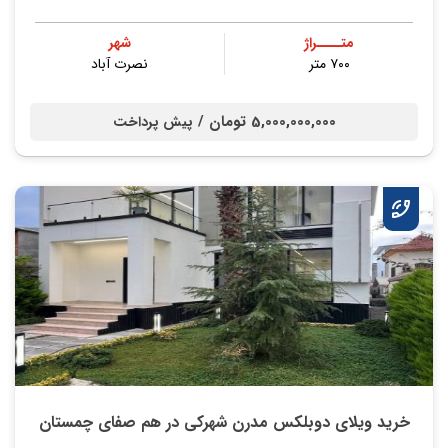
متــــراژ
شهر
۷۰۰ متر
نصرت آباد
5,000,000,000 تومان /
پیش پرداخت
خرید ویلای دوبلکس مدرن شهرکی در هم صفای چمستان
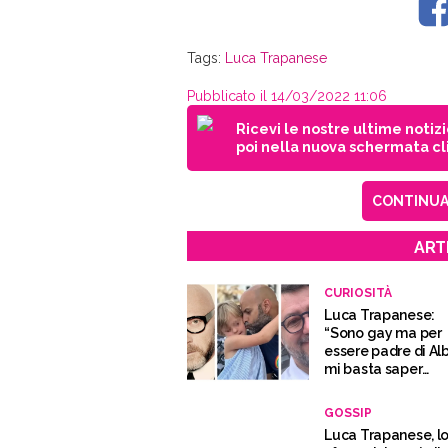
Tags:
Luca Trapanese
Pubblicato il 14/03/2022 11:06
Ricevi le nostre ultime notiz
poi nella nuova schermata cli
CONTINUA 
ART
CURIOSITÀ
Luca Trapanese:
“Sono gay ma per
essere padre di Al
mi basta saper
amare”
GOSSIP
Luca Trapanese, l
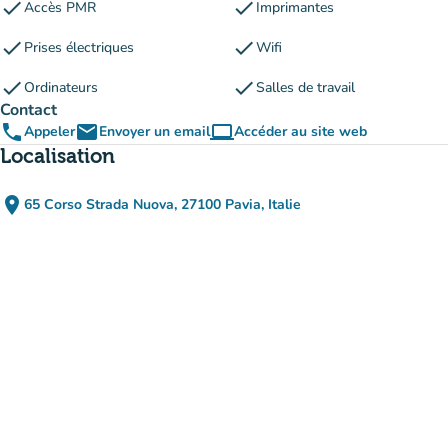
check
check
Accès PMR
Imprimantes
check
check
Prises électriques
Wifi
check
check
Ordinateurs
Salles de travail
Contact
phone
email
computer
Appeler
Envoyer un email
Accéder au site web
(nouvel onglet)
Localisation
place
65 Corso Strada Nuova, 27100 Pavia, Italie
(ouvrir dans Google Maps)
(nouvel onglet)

○ ○ ○

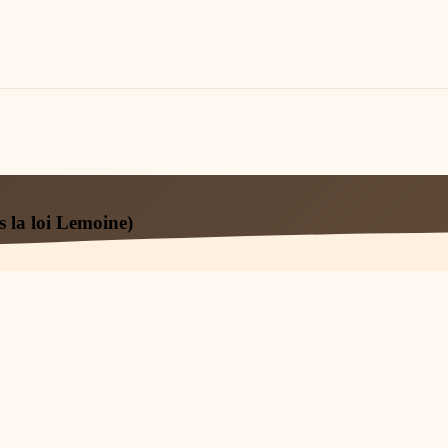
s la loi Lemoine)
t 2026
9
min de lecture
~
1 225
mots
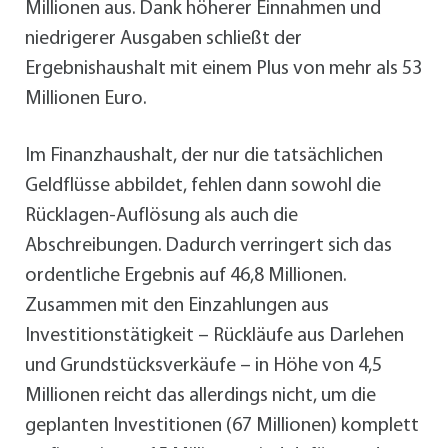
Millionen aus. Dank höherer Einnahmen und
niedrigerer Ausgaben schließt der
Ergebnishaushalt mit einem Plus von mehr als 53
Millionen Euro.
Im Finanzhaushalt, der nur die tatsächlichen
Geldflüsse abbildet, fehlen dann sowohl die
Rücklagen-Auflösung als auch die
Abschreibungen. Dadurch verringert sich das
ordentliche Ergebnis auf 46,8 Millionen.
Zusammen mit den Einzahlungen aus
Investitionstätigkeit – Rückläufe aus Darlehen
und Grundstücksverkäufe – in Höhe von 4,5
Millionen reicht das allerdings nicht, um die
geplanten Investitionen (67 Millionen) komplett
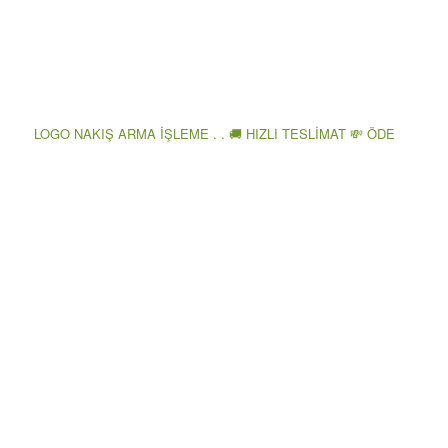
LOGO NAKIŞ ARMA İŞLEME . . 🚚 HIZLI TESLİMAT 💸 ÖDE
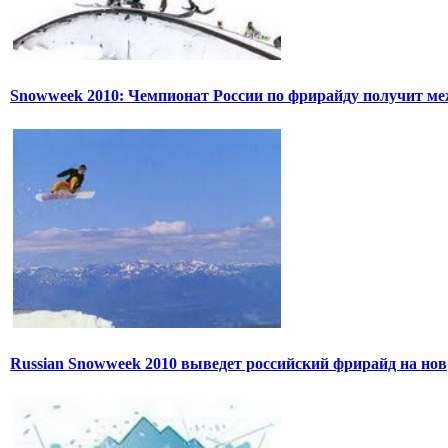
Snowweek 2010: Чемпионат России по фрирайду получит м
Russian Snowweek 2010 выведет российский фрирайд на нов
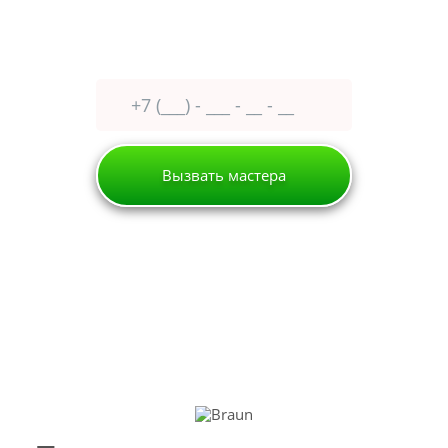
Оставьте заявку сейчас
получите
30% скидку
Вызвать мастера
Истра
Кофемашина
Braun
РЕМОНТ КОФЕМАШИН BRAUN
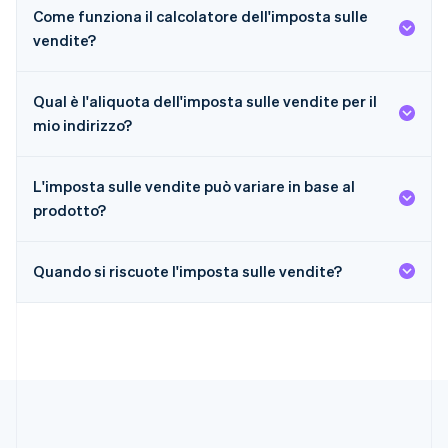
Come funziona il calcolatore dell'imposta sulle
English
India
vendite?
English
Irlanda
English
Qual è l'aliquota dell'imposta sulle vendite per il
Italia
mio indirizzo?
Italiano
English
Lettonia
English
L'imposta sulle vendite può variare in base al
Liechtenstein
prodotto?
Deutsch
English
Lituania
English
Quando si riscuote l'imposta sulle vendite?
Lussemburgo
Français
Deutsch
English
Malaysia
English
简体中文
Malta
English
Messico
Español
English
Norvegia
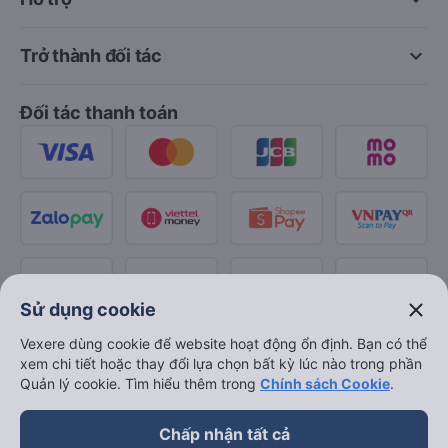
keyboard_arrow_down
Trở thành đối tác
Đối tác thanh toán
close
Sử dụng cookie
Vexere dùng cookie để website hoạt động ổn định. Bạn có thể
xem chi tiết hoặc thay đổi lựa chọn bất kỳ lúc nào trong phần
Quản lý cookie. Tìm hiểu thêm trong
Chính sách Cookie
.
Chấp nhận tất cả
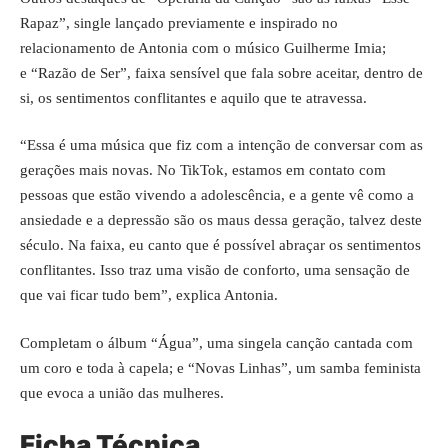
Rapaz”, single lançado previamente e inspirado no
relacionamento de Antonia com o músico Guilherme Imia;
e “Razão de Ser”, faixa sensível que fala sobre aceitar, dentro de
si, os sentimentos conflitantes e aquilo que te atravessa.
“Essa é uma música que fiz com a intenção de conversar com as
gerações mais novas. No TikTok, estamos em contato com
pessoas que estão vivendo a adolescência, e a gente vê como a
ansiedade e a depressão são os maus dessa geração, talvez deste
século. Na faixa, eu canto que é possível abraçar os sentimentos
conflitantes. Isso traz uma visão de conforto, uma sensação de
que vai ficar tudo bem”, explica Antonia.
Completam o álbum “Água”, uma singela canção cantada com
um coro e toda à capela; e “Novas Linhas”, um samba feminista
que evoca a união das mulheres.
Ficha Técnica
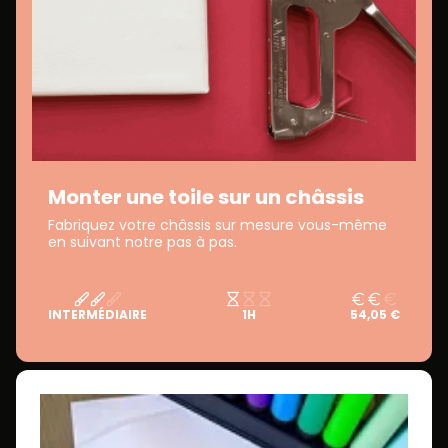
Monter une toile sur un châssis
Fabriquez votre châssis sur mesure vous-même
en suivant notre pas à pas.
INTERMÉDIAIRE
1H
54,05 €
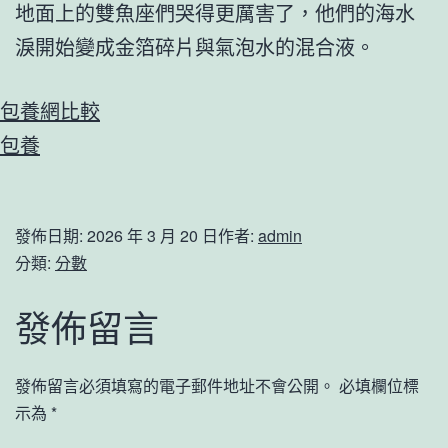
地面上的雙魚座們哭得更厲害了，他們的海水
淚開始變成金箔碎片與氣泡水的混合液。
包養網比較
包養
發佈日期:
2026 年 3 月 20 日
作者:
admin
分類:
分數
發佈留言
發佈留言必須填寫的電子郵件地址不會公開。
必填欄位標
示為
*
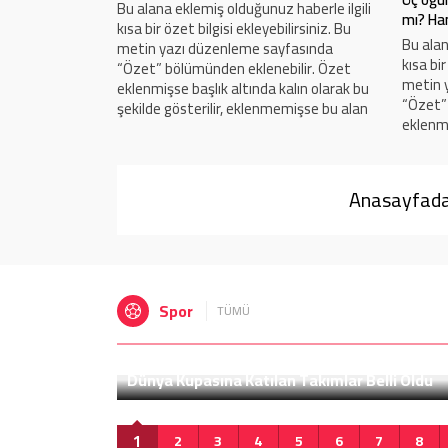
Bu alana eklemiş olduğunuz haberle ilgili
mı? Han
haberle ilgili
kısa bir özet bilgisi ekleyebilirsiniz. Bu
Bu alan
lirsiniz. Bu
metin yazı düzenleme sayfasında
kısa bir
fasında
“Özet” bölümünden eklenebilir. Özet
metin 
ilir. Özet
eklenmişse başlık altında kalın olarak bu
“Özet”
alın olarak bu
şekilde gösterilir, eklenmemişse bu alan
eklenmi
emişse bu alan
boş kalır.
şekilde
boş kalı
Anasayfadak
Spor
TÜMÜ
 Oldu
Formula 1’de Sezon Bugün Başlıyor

○ ○ ○

▸ What to produce
The result should be an exact copy of only the lines above from the one that holds "um coro e toda" through the one that holds "Formula 1’de Sezon Bugün Başlıyor", both ends included, without pictures.

▸ The completed task
um coro e toda à capela; e “Novas Linhas”, um samba feminista
que evoca a união das mulheres.
Ficha Técnica
Monter une toile sur un châssis
Fabriquez votre châssis sur mesure vous-même
en suivant notre pas à pas.
INTERMÉDIAIRE
1H
54,05 €
地面上的雙魚座們哭得更厲害了，他們的海水
淚開始變成金箔碎片與氣泡水的混合液。
包養網比較
包養
發佈日期:
2026 年 3 月 20 日
作者:
admin
分類:
分數
發佈留言
發佈留言必須填寫的電子郵件地址不會公開。
必填欄位標
示為
*
Bu alana eklemiş olduğunuz haberle ilgili
mı? Han
haberle ilgili
kısa bir özet bilgisi ekleyebilirsiniz. Bu
Bu alan
lirsiniz. Bu
metin yazı düzenleme sayfasında
kısa bir
fasında
“Özet” bölümünden eklenebilir. Özet
metin 
ilir. Özet
eklenmişse başlık altında kalın olarak bu
“Özet”
alın olarak bu
şekilde gösterilir, eklenmemişse bu alan
eklenmi
emişse bu alan
boş kalır.
şekilde
boş kalı
Anasayfadak
Spor
TÜMÜ
 Oldu
Formula 1’de Sezon Bugün Başlıyor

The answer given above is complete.